WA Business News is running a six-part series to help businesses improve the service they offer. In the first instalment, Noel Dyson reports on the benefits of good customer service.

CUSTOMER service ranks as one of the few ways businesses can create a sustainable competitive advantage.

While larger competitors can compete on things such as price and marketing spend, smaller businesses attempt to offer a more personal service to their customers.

One of the main tenets of business is to “have your customers buy more from you more often”.

Marketing Centre managing director Michael Smith said customer service was crucial to all sized organisations, particularly since most organisations had parity in terms of the products they offered.

“Interestingly, research shows high quality service as part of an organisation’s brand provides a more sustainable competitive ad-vantage than a manufacturing advantage,” Mr Smith said.

“Restaurateurs often think it’s the quality of their food that brings their customers back. In reality it is the quality of their service.
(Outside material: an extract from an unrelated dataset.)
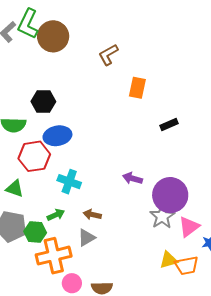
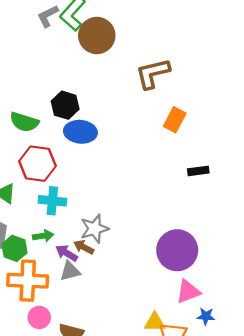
brown L-shape: (108, 55) -> (153, 73), size x1.4
blue ellipse: (57, 136) -> (80, 132), moved
purple arrow: (132, 178) -> (67, 253), moved
cyan cross: (69, 182) -> (52, 201), moved, turned -30
gray star: (162, 216) -> (94, 229), moved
Great service can make an ordinary meal taste wonderful, while great food will not save poor service.”

Mr Smith said businesses needed to know what their customers expected and what service their competitors were providing.

“The best thing a company can do is to exceed customers’ expectations, so the company needs to know what its customers expect,” he said.

Small Business Development Corporation managing director George Etrelezis said business owners needed to question their customers about what they wanted from the business.

He said it also was important to get information from those customers who left the store without making a purchase. Mr Etrelezis, himself a former retailer, said he would sometimes chase customers who had left his store without buying something to find out what they were unsatisfied with.

Mr Smith said once a business knew what a customer expected and what service their competitors were providing, it could start to create a plan to exceed those expectations.

“Then they have to implement that plan. Less than 10 per cent of the businesses out there have such a plan,” he said.

“The staff should be involved with the creation of the plan. In fact this can be one of the most motivating exercises a company can undertake.”

Management consultant Jillian Mercer said staff involvement in customer service was critical.

“They are the interface between your customers’ wallets and your till,” Ms Mercer said.

“Staff should be allowed to ask customers what irks them about your company’s service. That way you can change to meet their expectations before you set about exceeding them.”